L'ESMA a ajouté 37 prestataires de services sur actifs cryptographiques à son registre MiCA le 3 juillet, première mise à jour depuis la fin de la période transitoire, portant le nombre total d'entreprises enregistrées à 280.
L'Autorité européenne des marchés financiers a ajouté 37 prestataires de services sur actifs cryptographiques à son registre du règlement sur les marchés de crypto-actifs (MiCA) le 3 juillet, première mise à jour depuis la fin de la période transitoire, portant le nombre total d'entreprises enregistrées à 280, contre 243 lors de la précédente mise à jour du 26 juin.
« L'obtention de nos licences MiCA et EMI constitue une étape clé dans la progression de notre parcours dans les actifs numériques en Europe », a déclaré Margaret Harwood-Jones, responsable mondiale du financement chez Standard Chartered.
Standard Chartered a obtenu l'autorisation MiCA de la Commission de Surveillance du Secteur Financier (CSSF) du Luxembourg le 25 juin, accompagnée d'une licence d'établissement de monnaie électronique (EMI). Ces approbations interviennent 18 mois après que la banque britannique a établi une unité de conservation d'actifs numériques basée au Luxembourg, dirigée par Laurent Marochini, anciennement de Société Générale et Credit Suisse.
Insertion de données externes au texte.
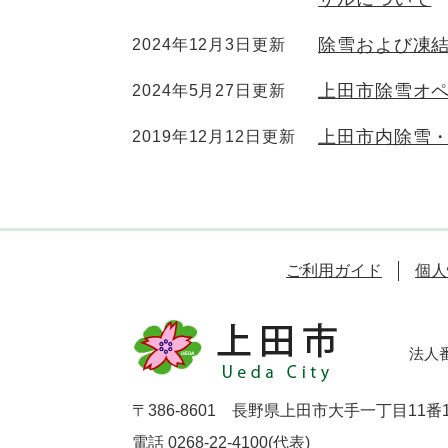
除雪および凍
2024年12月3日更新
上田市除雪オ
2024年5月27日更新
上田市内除雪
2019年12月12日更新
ご利用ガイド
個人
法人番号
〒386-8601 長野県上田市大手一丁目11番
電話 0268-22-4100(代表)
La banque est également devenue la première banque d'importance systémique mondiale (G-SIB) à proposer à ses clients institutionnels le minage et le rachat intégrés d'USDC via un partenariat avec Circle le 2 juillet, lancé depuis ses activités au Dubai International Financial Centre.
L'ajout d'une G-SIB comme Standard Chartered au registre MiCA témoigne d'un engagement institutionnel croissant envers le cadre réglementaire européen des cryptomonnaies, qui couvre désormais 280 PSSC à travers le bloc. L'ESMA continuera de mettre à jour son registre à mesure que les autorités nationales traiteront les demandes en attente dans le cadre de la phase de mise en œuvre complète du règlement.
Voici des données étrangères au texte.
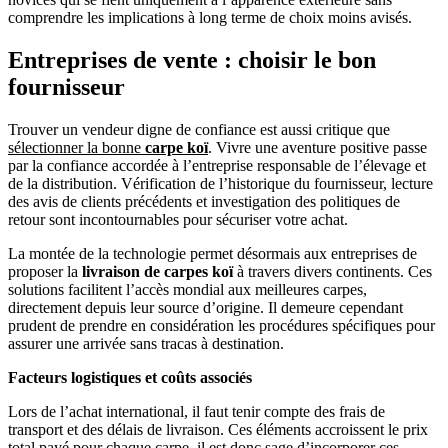
comprendre les implications à long terme de choix moins avisés.
Entreprises de vente : choisir le bon
fournisseur
Trouver un vendeur digne de confiance est aussi critique que
sélectionner la bonne
carpe koï
. Vivre une aventure positive passe
par la confiance accordée à l’entreprise responsable de l’élevage et
de la distribution. Vérification de l’historique du fournisseur, lecture
des avis de clients précédents et investigation des politiques de
retour sont incontournables pour sécuriser votre achat.
La montée de la technologie permet désormais aux entreprises de
proposer la
livraison de carpes koï
à travers divers continents. Ces
solutions facilitent l’accès mondial aux meilleures carpes,
directement depuis leur source d’origine. Il demeure cependant
prudent de prendre en considération les procédures spécifiques pour
assurer une arrivée sans tracas à destination.
Facteurs logistiques et coûts associés
Lors de l’achat international, il faut tenir compte des frais de
transport et des délais de livraison. Ces éléments accroissent le prix
total payé pour chaque carpe, il est donc sage d’incorporer ces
Chypre mène les nouvelles autorisations, l'Allemagne conserve la première place
Chypre a représenté six des nouveaux PSSC inscrits, la part la plus élevée parmi les juridictions de l'UE dans cette mise à jour, portant son total d'autorisations MiCA à 21. La France, l'Italie et Malte ont chacune ajouté cinq nouvelles entrées, tandis que la République tchèque et l'Espagne en ont enregistré quatre chacune. Le Luxembourg en a ajouté trois, les Pays-Bas deux, et l'Allemagne, le Liechtenstein et la Lettonie un chacun.
L'Autorité fédérale allemande de surveillance financière (BaFin) reste l'autorité de l'UE comptant le plus d'autorisations MiCA, soit 58, suivie par Chypre avec 21. Parmi les autres nouveaux PSSC ajoutés figurent la plateforme de prime brokerage d'actifs numériques FalconX, Sygnum Europe et Ronin EM, tandis que CACEIS, filiale du Crédit Agricole, a été ajoutée au registre des émetteurs de jetons de monnaie électronique.
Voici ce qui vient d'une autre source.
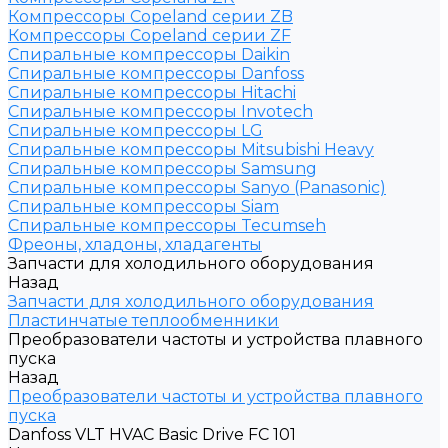
Компрессоры Copeland серии ZB
Компрессоры Copeland серии ZF
Спиральные компрессоры Daikin
Спиральные компрессоры Danfoss
Спиральные компрессоры Hitachi
Спиральные компрессоры Invotech
Спиральные компрессоры LG
Спиральные компрессоры Mitsubishi Heavy
Спиральные компрессоры Samsung
Спиральные компрессоры Sanyo (Panasonic)
Спиральные компрессоры Siam
Спиральные компрессоры Tecumseh
Фреоны, хладоны, хладагенты
Запчасти для холодильного оборудования
Назад
Запчасти для холодильного оборудования
Пластинчатые теплообменники
Преобразователи частоты и устройства плавного
пуска
Назад
Преобразователи частоты и устройства плавного
пуска
Danfoss VLT HVAC Basic Drive FC 101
Le registre des jetons adossés à des actifs n'a montré aucun émetteur approuvé, inchangé par rapport aux mises à jour précédentes. La liste des entités non conformes est restée à 162.
La double licence de Standard Chartered accélère sa stratégie européenne en matière d'actifs numériques
Les licences MiCA et EMI de Standard Chartered obtenues au Luxembourg permettent à la banque d'émettre de la monnaie électronique et de fournir des services de paiement parallèlement à ses opérations de conservation de cryptomonnaies. Les offres d'actifs numériques de la banque pour les clients institutionnels comprennent le trading, la conservation et les services de reflètement de collatéral, ainsi que les mouvements de trésorerie transfrontaliers utilisant des dépôts tokenisés.
Ces approbations s'appuient sur des étapes récentes, notamment le lancement de services de conservation d'actifs numériques en Asie et au Moyen-Orient. Standard Chartered prévoit d'étendre ses services d'actifs numériques en Europe par phases, en réponse à la demande croissante des clients pour un accès régulé aux actifs numériques dans la région.
Cet article est fourni à titre d'information uniquement et ne constitue pas un conseil en investissement.